Mi reflexión en primera persona: Dicen que uno regresa a donde se siente seguro porque es lo que conoce. Soy una persona con alas muy grandes, dispuesta a la aventura y alguien que busca el cambio constante. Últimamente comprendí que mi abuelo, mi figura paterna, había dejado una huella fuerte en mí, y que aunque me sentía segura y en paz con ella, sus prácticas no forman parte de mi esencia, porque necesito estar en constante movimiento. Aunque me heredó el hambre de conocer y buscar lo nuevo, desde edades tempranas sabía que parte del aprendizaje no radica únicamente en consumir y acumular datos, sino que se aprende de la experiencia.

Como muchos ya sabemos, solemos replicar patrones familiares y recrear aquello con lo que nos sentimos seguros, por lo que recientemente atesoré vivir con una persona con la que sentí paz pero también mucha frustración por la falta de aventuras. Esta persona tenía el potencial inicial del Alfa, pero pronto se tornó en alguien que no deseaba tomar riesgos y cuyas decisiones se centraban en la acumulación de sus ahorros más que en el anhelo de explorar la vida. Alguien que, al igual que mi abuelo, parecía deprimido, aunque no lo aceptaba y culpaba a otros de sus desgracias y su pasividad ante la vida. Descubrí recientemente que regresé a vivir con mi abuelo y que quise rescatarlo, pero como siempre digo: no se puede ayudar a quien no quiere ser ayudado. 

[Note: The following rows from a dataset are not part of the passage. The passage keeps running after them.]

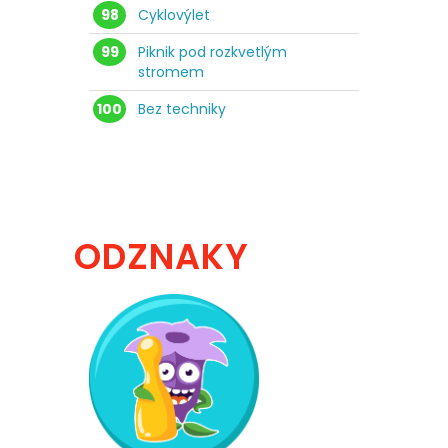
98
Cyklovýlet
99
Piknik pod rozkvetlým
stromem
100
Bez techniky
ODZNAKY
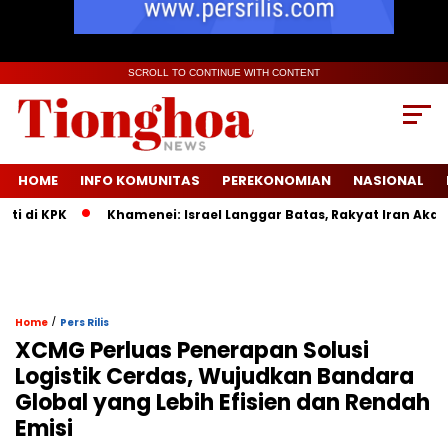
SCROLL TO CONTINUE WITH CONTENT
HOME
INFO KOMUNITAS
PEREKONOMIAN
NASIONAL
di KPK
Khamenei: Israel Langgar Batas, Rakyat Iran Akan M
/
Home
Pers Rilis
XCMG Perluas Penerapan Solusi
Logistik Cerdas, Wujudkan Bandara
Global yang Lebih Efisien dan Rendah
Emisi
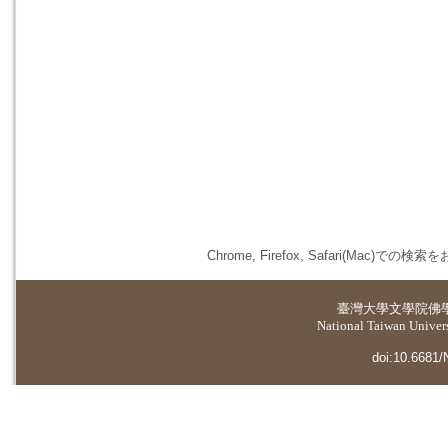
Chrome, Firefox, Safari(
臺灣大學
文學院佛
National Taiwan Universi
doi:10.6681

Mi única esperanza es que las condiciones de nuestra separación hayan, al menos, provocado que retome su pasión por la vida, que incentive su capacidad de accionar y activarse, así como su potencial de tomar decisiones saludables, porque nada me daría más tristeza que terminara sus días perdiendo aquello que ha cuidado tanto debido a alguna enfermedad o por alguien con pocos escrúpulos.

Yo, por mi parte, agradezco la reflexión y la evolución a partir del conflicto.

Ab imo pectore. Amicitiae nostrae memoriam spero sempiternam fore.